Poradnik zawiera spójny plan rozwoju językowego, który możesz dopasować do swojego poziomu znajomości języka i indywidualnych potrzeb. Przejdź przez pięć etapów rozwijania kompetencji językowych, poznaj praktyczne techniki i efektywne narzędzia, dzięki którym zaczniesz swobodnie komunikować się po angielsku.
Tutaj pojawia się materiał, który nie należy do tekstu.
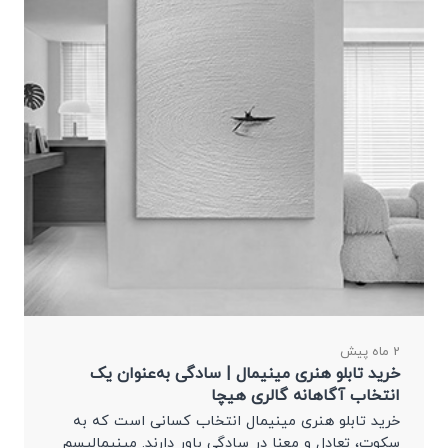
2 ماه پیش
خرید تابلو هنری مینیمال | سادگی به‌عنوان یک
انتخاب آگاهانه گالری هیچا
خرید تابلو هنری مینیمال انتخاب کسانی است که به
سکوت، تعادل و معنا در سادگی باور دارند. مینیمالیسم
Weronika Sokołowska - anglistka i iberystka. Jest właścicielem szkoły językowej Language Academy. Prowadzi genialny blog językowy i lifestylowy Language Lifestyle.  ( koniecznie tam zajrzyjcie!) 









MOIM ZDANIEM:
Zanim napiszę Wam co dała mi ta książka, chciałabym nakreślić jakie ja mam umiejętności i co do tej pory potrafiłam a czego nie. Odkąd sięgam pamięcią szybko zapamiętywałam słówka po angielsku, nie miałam większego problemu ze złożeniem zdania (bez znajomości gramatyki) tak aby ktokolwiek zdołał zrozumieć o co mi chodzi. W szkole nie byłam wybitna z angielskiego, ale nigdy nie stwarzał mi większych problemów, jeśli przysiadłam do książek naprawdę pisałam sprawdziany na dobre oceny. Z czasem zaczęłam zauważać, że za mało mówię. Mam duży zasób słów, mniej znajomości gramatyki, ale jednak w myślach potrafię sklecić dobre zdania, problem pojawiał się za każdym razem kiedy miałam je głośno powiedzieć. Pojawiała się jak przysłona dymna bariera, która nie dawała mi możliwości powiedzenia czegokolwiek. W ostateczności dawałam radę, ale to nie było to czego chciałam. Na studiach więcej mówienia, mniej pisania, ale dalej to nie to. Egzamin językowy na moim uniwersytecie (ustny) zdałam z ogromną łatwością, ale to co innego... Wciąż brakowało mi tej swobody, którą widziałam u innych. Dodatkowo moja praca wymaga bardzo dobrej znajomości angielskiego. W rozumieniu i pisaniu nie ma problemu, ale przy mówieniu nadal pojawiały się chwile zwątpienia.  Kiedy zaczęłam współpracę z wydawnictwem Edgar, natknęłam się na książkę Weroniki Sokołowskiej. Stwierdziłam, że to idealna chwila, żeby spróbować.  Było warto!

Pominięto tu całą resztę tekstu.